Fossils discovered in Newfoundland throwback evolution of cephalopods by tens of millions of years. But does the longevity of species speak about its intelligence?

If we count our little-brained ancestors, we go back half a million years. If we go all the way back to the tree-living rat-like animal which is the oldest ancestor of primates known, OK, we get to 65 million years or so.

But the cephalopod cousins and octopus are one the oldest animals on earth, far back over half a billion years, and a new study proposes that their evolution started even earlier than thought, even before the appearance of the arthropods in the early Cambrian.

Octopus
(Photo : Getty Images)

Family of Cephalopods 

A family of Cephalopods which includes octopi, cuttlefish, squids, and nautiluses, were known to have arisen in the Late Cambrian. Truly, the Late Cambrian started 509 million years ago and nautiloid, which is the earliest cephalopod, had been believed to date to about 490 million years. Therefore, we are already aware that cephalopods may go back half a billion years.

But the recently found fossils in the Avalon Peninsula, Newfoundland, are thought to be cephalopods and have been going back well to nearly 522 million years, around 30 million years earlier than expected, according to a report released this week in Communications Biology.

Cephalopods are indeed part of the huge phylum Mollusca, and as far as we know, these cephalopods are the most advanced of the lot. Cephalopods are also the only member of that vast animal's empire to have closed circulatory systems.

Also Read: Scientists Warn People Not to Farm Octopuses

Earliest Known Cephalopods Fossils 

Nautiloids are the earliest known cephalopod fossils, and they crowded the ancient seas. Skeletal remains of early cephalopods have been located from China to Texas to Kazakhstan.
All of these first cephalopods passed away except for the Ellesmeroceratidae family, which had straight shells, just like the newly discovered fossils in Canada.  Eventually, the nautiloids would grow their hallmark spiral-shelled shapes.

Assuming the identification of the skeletal remains discovered in the Avalon Peninsula is right, that sums up to around 30 million years to the history of the octopus.

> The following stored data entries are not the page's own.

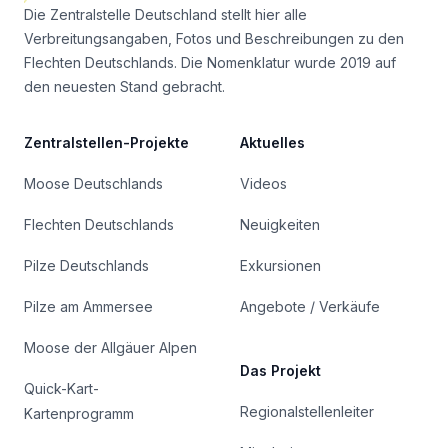
Die Zentralstelle Deutschland stellt hier alle
Verbreitungsangaben, Fotos und Beschreibungen zu den
Flechten Deutschlands. Die Nomenklatur wurde 2019 auf
den neuesten Stand gebracht.
Zentralstellen-Projekte
Aktuelles
Moose Deutschlands
Videos
Flechten Deutschlands
Neuigkeiten
Pilze Deutschlands
Exkursionen
Pilze am Ammersee
Angebote / Verkäufe
Moose der Allgäuer Alpen
Das Projekt
Quick-Kart-
Regionalstellenleiter
Kartenprogramm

"If they should actually be cephalopods, we would have to backdate the origin of cephalopods into the early Cambrian period," according to Dr. Anne Hildenbrand of the University of Heidelberg, who experimented the remains together with Dr. Gregor Austermann, in conjunction with the Natural History Collections in Bavaria.

Octopus
(Photo : Pia)

First Multicellular Organisms 

The essential conclusion is that today, the ancestors of octopus, squid, and other cephalopods were part of the first multicellular organisms, which strongly developed during the Cambrian. 
Octopi are believed to be so strange, so different from other creatures, that some scientists have even assumed that they come from another planet.

Not in spaceships and not as pets of other unusual creatures who did have spaceships, but due to cosmic seeding. A whole of ScienceDirect's team wrote in 2018 that life may have been planted here on Earth by comets as soon as Earth's condition allowed it to thrive.